───── Information shown ─────
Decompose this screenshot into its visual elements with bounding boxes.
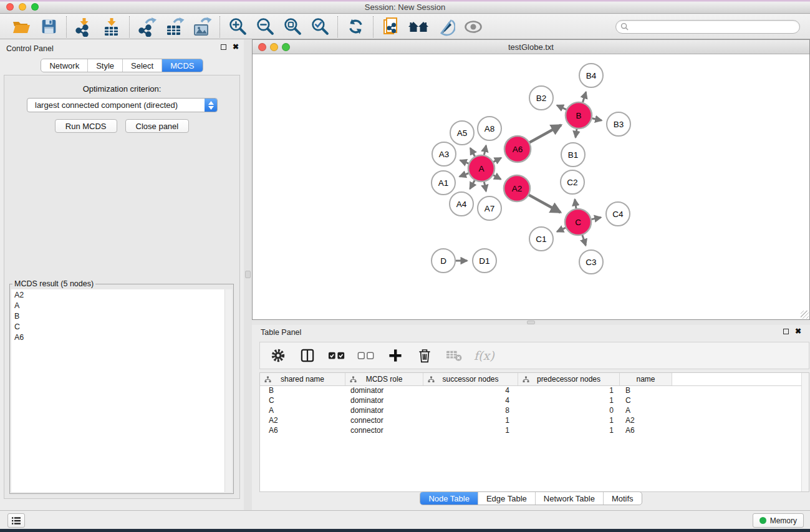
import-network-icon[interactable]	[74, 16, 95, 37]
table-scrollbar[interactable]	[801, 373, 809, 491]
close-window-button[interactable]	[6, 3, 14, 11]
graph-node-D1[interactable]: D1	[473, 249, 496, 273]
graph-node-D[interactable]: D	[432, 249, 455, 273]
graph-node-B2[interactable]: B2	[529, 86, 553, 110]
graph-node-B1[interactable]: B1	[561, 143, 585, 167]
graph-node-A7[interactable]: A7	[478, 196, 501, 220]
export-network-icon[interactable]	[137, 16, 158, 37]
network-canvas[interactable]: B4B2BB3A5A8A6A3B1AA1A2C2A4A7C4CC1DD1C3	[253, 54, 809, 319]
add-column-icon[interactable]	[386, 346, 405, 365]
result-scrollbar[interactable]	[224, 289, 232, 492]
delete-table-icon[interactable]	[445, 346, 463, 365]
tab-mcds[interactable]: MCDS	[162, 59, 202, 72]
table-row[interactable]: A2connector11A2	[260, 416, 809, 426]
graph-edge-B-B1[interactable]	[576, 129, 577, 138]
function-builder-icon[interactable]: f(x)	[474, 346, 494, 365]
graph-node-A4[interactable]: A4	[450, 192, 473, 216]
result-list-item[interactable]: A	[11, 300, 232, 311]
window-resize-grip[interactable]	[801, 311, 809, 319]
zoom-selected-icon[interactable]	[309, 16, 330, 37]
graph-edge-C-C3[interactable]	[582, 235, 586, 246]
task-history-button[interactable]	[7, 513, 25, 528]
import-table-icon[interactable]	[101, 16, 122, 37]
tab-motifs[interactable]: Motifs	[604, 492, 642, 505]
search-input[interactable]	[632, 22, 795, 31]
tab-style[interactable]: Style	[88, 59, 123, 72]
save-session-icon[interactable]	[38, 16, 59, 37]
graph-edge-A-A6[interactable]	[493, 158, 501, 162]
result-list-item[interactable]: A6	[11, 332, 232, 342]
graph-node-C[interactable]: C	[565, 209, 591, 235]
window-controls[interactable]	[6, 3, 39, 11]
network-minimize-button[interactable]	[270, 43, 278, 51]
network-close-button[interactable]	[258, 43, 266, 51]
column-header-predecessor-nodes[interactable]: predecessor nodes	[518, 373, 620, 385]
divider-handle[interactable]	[245, 271, 251, 278]
result-list-item[interactable]: B	[11, 311, 232, 321]
graph-edge-B-B4[interactable]	[583, 92, 586, 102]
tab-network-table[interactable]: Network Table	[536, 492, 604, 505]
table-row[interactable]: A6connector11A6	[260, 426, 809, 436]
tab-edge-table[interactable]: Edge Table	[478, 492, 536, 505]
hide-annotations-icon[interactable]	[435, 16, 456, 37]
close-panel-icon[interactable]: ✖	[233, 44, 239, 50]
graph-edge-A-A1[interactable]	[460, 173, 468, 177]
graph-node-A6[interactable]: A6	[504, 136, 531, 162]
run-mcds-button[interactable]: Run MCDS	[55, 119, 117, 133]
graph-edge-A-A8[interactable]	[484, 145, 486, 155]
column-layout-icon[interactable]	[298, 346, 317, 365]
graph-node-C1[interactable]: C1	[529, 227, 553, 251]
graph-node-A8[interactable]: A8	[478, 117, 501, 140]
graph-edge-C-C4[interactable]	[592, 218, 601, 220]
tab-select[interactable]: Select	[123, 59, 162, 72]
criterion-dropdown[interactable]: largest connected component (directed)	[27, 98, 218, 112]
graph-edge-A2-C[interactable]	[529, 195, 561, 213]
new-network-from-file-icon[interactable]	[380, 16, 402, 37]
graph-edge-B-B3[interactable]	[592, 118, 601, 120]
graph-node-B4[interactable]: B4	[579, 64, 603, 87]
zoom-fit-icon[interactable]	[282, 16, 303, 37]
graph-edge-A-A2[interactable]	[493, 175, 501, 180]
graph-edge-B-B2[interactable]	[557, 105, 566, 110]
minimize-window-button[interactable]	[19, 3, 26, 11]
divider-handle[interactable]	[527, 321, 535, 324]
float-panel-icon[interactable]	[221, 44, 226, 50]
graph-node-C2[interactable]: C2	[561, 170, 584, 194]
search-field[interactable]	[615, 20, 800, 34]
graph-node-A[interactable]: A	[468, 155, 494, 181]
graph-edge-A-A4[interactable]	[470, 180, 475, 189]
mcds-result-list[interactable]: A2ABCA6	[11, 289, 232, 492]
graph-edge-A-A3[interactable]	[460, 160, 468, 163]
close-panel-icon[interactable]: ✖	[795, 328, 801, 334]
table-row[interactable]: Bdominator41B	[260, 386, 809, 396]
float-panel-icon[interactable]	[783, 329, 789, 334]
open-session-icon[interactable]	[11, 16, 32, 37]
zoom-out-icon[interactable]	[254, 16, 276, 37]
graph-edge-A6-B[interactable]	[529, 125, 561, 143]
table-row[interactable]: Cdominator41C	[260, 396, 809, 406]
tab-network[interactable]: Network	[41, 59, 88, 72]
graph-edge-A-A5[interactable]	[470, 148, 475, 156]
home-view-icon[interactable]	[408, 16, 429, 37]
graph-node-A3[interactable]: A3	[432, 142, 456, 166]
result-list-item[interactable]: C	[11, 321, 232, 332]
table-row[interactable]: Adominator80A	[260, 406, 809, 416]
column-header-shared-name[interactable]: shared name	[260, 373, 345, 385]
column-header-name[interactable]: name	[620, 373, 672, 385]
show-graphics-details-icon[interactable]	[463, 16, 484, 37]
select-all-columns-icon[interactable]	[327, 346, 346, 365]
graph-node-A5[interactable]: A5	[450, 121, 474, 145]
graph-edge-C-C1[interactable]	[557, 228, 566, 231]
column-header-successor-nodes[interactable]: successor nodes	[423, 373, 518, 385]
graph-node-C3[interactable]: C3	[579, 250, 603, 274]
close-panel-button[interactable]: Close panel	[125, 119, 190, 133]
graph-node-A1[interactable]: A1	[432, 171, 455, 195]
zoom-window-button[interactable]	[31, 3, 39, 11]
graph-node-C4[interactable]: C4	[606, 202, 630, 226]
result-list-item[interactable]: A2	[11, 289, 232, 300]
export-table-icon[interactable]	[164, 16, 185, 37]
settings-gear-icon[interactable]	[269, 346, 287, 365]
deselect-all-columns-icon[interactable]	[357, 346, 375, 365]
graph-edge-A-A7[interactable]	[484, 182, 486, 191]
zoom-in-icon[interactable]	[227, 16, 248, 37]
─────
■ **What to produce**:
The lines to copy are those in the records above containing the word "item".

■ **Expected answer**:
result-list-item[interactable]: A	[11, 300, 232, 311]
result-list-item[interactable]: A6	[11, 332, 232, 342]
result-list-item[interactable]: B	[11, 311, 232, 321]
result-list-item[interactable]: C	[11, 321, 232, 332]
result-list-item[interactable]: A2	[11, 289, 232, 300]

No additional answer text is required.